■ ASSIGNED TASK: Reproduce only the lines of the material below that start at the line containing "montant sera remboursé en cas de décès." and stop at the line containing "choix qui en découlent sont des éléments". Keep both end lines.

════════

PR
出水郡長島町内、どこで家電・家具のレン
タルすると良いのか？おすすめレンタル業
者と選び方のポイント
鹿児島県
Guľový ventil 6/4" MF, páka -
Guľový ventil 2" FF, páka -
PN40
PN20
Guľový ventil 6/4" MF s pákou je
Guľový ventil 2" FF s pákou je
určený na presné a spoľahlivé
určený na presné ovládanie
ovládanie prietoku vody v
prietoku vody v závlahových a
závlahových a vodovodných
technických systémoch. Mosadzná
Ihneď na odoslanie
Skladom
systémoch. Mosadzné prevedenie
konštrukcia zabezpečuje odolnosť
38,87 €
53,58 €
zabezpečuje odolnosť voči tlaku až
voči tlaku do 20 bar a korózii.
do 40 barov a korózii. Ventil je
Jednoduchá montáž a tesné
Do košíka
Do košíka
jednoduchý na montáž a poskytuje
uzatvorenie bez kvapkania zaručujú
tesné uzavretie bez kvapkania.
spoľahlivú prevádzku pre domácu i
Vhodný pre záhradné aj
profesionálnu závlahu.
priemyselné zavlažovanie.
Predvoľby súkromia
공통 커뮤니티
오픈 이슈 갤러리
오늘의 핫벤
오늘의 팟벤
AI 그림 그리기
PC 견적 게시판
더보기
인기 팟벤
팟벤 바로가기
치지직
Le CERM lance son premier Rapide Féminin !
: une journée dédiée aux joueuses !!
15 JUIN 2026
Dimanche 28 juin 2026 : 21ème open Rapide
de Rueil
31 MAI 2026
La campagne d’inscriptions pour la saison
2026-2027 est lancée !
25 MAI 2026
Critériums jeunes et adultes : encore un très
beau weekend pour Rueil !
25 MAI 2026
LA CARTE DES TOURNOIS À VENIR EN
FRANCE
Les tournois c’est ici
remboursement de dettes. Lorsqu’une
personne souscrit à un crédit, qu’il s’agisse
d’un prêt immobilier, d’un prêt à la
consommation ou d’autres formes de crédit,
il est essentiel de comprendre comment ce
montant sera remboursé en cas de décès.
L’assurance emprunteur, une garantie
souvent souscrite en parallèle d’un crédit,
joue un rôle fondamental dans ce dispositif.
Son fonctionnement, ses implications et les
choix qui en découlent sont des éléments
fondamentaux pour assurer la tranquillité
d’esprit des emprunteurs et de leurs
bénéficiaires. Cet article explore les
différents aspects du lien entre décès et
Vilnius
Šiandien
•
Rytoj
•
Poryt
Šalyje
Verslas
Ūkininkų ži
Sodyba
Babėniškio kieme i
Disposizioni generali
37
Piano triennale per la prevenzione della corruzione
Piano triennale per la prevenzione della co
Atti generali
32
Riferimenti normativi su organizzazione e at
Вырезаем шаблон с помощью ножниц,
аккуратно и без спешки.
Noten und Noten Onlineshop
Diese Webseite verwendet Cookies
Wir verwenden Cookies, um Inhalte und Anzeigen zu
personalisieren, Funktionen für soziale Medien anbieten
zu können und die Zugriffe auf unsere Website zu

════════

■ SOLVED PROBLEM:
montant sera remboursé en cas de décès.
L’assurance emprunteur, une garantie
souvent souscrite en parallèle d’un crédit,
joue un rôle fondamental dans ce dispositif.
Son fonctionnement, ses implications et les
choix qui en découlent sont des éléments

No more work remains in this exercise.